In light of the expected founding of an independent Palestinian state, questions of security along Israel’s eastern border have returned to the nation’s daily agenda, especially due to the plans proposed by U.S. Secretary of State John Kerry and retired general John Allen. We’ve returned to the starting point: In order to defend Israel, with a combination of Israeli and international military presence, as well as disarming of hostile Palestinian forces, we must first define the exact parameters of the Israel we’re trying to defend.
Here, the internal factor comes into play. Israel littered the area with mines as a means to prevent evacuating it. The old claim, that military presence alongside permanent settlement will increase security, was duplicated east of the Green Line, in the West Bank, and the Golan, and only complicates the bargaining, because military presence can be removed with an order, but civilian presence is not so easily removed. Dozens of small settlements have sprung up in the Jordan River Valley, home to thousands of settlers.
This week, Defense Minister Moshe Ya’alon, as a politician scheming to be head of Likud, and perhaps prime minister, visited the Jordan River Valley, and sucked up to the settlers. He spoke of the fears that rockets could be launched from the West Bank at Tel Aviv or Ben Gurion Airport, legitimate danger that should be dealt with diplomatically and with appropriate security policy. But first, he expressed his opposition to removing settlers as part of a peace agreement. “I’m an advocate of settlement,” said Ya’alon. “I believe in it. In places where Jews don’t live, there’s no security either. Whoever really wants peace must talk about coexistence, and not removing Jews like what was done in Gaza, and the ensuing destruction there that led to rockets being fired on Israel.”

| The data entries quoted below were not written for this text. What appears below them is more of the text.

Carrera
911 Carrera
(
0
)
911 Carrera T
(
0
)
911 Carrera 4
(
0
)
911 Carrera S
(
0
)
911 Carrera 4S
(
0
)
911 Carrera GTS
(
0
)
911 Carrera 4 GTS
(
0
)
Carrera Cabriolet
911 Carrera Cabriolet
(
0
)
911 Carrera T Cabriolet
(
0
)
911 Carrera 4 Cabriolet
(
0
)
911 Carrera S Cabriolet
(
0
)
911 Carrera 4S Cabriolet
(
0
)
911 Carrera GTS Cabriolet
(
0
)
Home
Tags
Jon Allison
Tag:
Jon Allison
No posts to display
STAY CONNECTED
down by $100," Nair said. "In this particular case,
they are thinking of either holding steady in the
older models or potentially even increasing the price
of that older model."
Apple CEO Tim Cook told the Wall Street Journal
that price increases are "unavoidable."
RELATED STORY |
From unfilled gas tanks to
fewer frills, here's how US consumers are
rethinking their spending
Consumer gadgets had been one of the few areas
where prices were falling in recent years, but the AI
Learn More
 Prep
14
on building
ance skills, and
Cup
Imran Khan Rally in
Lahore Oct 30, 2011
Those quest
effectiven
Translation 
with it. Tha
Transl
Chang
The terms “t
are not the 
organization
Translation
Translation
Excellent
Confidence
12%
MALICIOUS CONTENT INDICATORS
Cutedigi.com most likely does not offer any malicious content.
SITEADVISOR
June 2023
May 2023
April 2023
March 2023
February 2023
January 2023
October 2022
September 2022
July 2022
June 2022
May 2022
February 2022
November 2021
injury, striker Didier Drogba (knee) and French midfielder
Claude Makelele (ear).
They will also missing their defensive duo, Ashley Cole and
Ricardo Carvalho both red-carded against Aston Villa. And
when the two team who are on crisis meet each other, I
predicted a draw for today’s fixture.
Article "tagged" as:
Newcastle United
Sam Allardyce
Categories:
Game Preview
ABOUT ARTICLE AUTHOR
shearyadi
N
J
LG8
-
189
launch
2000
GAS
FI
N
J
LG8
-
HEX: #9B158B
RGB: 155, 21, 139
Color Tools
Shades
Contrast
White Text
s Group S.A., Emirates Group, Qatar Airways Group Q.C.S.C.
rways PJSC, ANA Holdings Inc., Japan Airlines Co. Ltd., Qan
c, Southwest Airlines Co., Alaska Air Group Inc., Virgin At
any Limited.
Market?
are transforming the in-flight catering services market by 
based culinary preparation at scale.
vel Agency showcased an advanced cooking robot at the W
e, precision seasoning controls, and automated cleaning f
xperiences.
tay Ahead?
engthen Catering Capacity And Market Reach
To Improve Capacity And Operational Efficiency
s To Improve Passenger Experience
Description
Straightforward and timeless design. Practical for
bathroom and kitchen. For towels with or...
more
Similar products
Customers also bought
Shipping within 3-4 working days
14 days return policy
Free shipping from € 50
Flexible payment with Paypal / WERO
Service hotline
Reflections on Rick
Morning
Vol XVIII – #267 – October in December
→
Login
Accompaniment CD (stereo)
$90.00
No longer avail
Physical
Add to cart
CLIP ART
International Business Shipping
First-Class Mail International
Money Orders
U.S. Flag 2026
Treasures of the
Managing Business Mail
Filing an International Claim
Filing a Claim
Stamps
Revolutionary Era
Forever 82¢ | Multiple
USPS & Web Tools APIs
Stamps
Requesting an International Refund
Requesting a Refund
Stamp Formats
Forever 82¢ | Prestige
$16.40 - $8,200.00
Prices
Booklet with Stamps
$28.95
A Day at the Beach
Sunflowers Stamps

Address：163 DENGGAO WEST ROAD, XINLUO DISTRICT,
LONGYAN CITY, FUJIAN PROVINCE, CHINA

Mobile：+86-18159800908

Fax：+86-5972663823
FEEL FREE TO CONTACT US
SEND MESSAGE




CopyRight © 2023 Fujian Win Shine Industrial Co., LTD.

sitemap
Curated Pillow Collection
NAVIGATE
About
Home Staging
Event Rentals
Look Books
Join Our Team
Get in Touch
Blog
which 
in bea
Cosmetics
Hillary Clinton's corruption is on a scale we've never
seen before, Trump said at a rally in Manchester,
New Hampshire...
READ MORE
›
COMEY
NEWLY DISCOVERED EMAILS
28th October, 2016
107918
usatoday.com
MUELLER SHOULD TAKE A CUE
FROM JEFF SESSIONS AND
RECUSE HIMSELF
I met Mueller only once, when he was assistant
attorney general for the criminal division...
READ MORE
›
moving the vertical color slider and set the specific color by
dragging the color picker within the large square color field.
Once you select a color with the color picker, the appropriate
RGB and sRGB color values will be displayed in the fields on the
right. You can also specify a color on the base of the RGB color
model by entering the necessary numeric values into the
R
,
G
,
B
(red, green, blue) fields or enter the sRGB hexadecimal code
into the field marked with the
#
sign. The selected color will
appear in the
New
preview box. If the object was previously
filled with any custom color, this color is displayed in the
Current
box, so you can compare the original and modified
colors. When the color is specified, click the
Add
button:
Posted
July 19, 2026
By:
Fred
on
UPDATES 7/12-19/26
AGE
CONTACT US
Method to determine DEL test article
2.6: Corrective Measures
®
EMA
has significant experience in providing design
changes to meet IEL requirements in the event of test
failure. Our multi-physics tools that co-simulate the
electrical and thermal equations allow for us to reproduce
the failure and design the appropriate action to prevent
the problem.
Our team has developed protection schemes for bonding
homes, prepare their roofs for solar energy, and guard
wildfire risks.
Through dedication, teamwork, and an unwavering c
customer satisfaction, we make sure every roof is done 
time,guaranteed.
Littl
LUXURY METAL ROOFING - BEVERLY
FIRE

That is a political statement, not a security one. The prime minister’s Likud advisers know better than to get too close to debates about plans including removing settlers from their homes. Gantz, his second in command Gadi Eizenkot, and other senior officers that comprise the upper echelons of the IDF are remaining silent so as not to quarrel with their superiors. As usual, American assistance is essential. Dempsey, playing the role of Gantz’s spokesman, was asked this week what Gantz meant by strategic opportunity. Dempsey chose to leave it to imagination.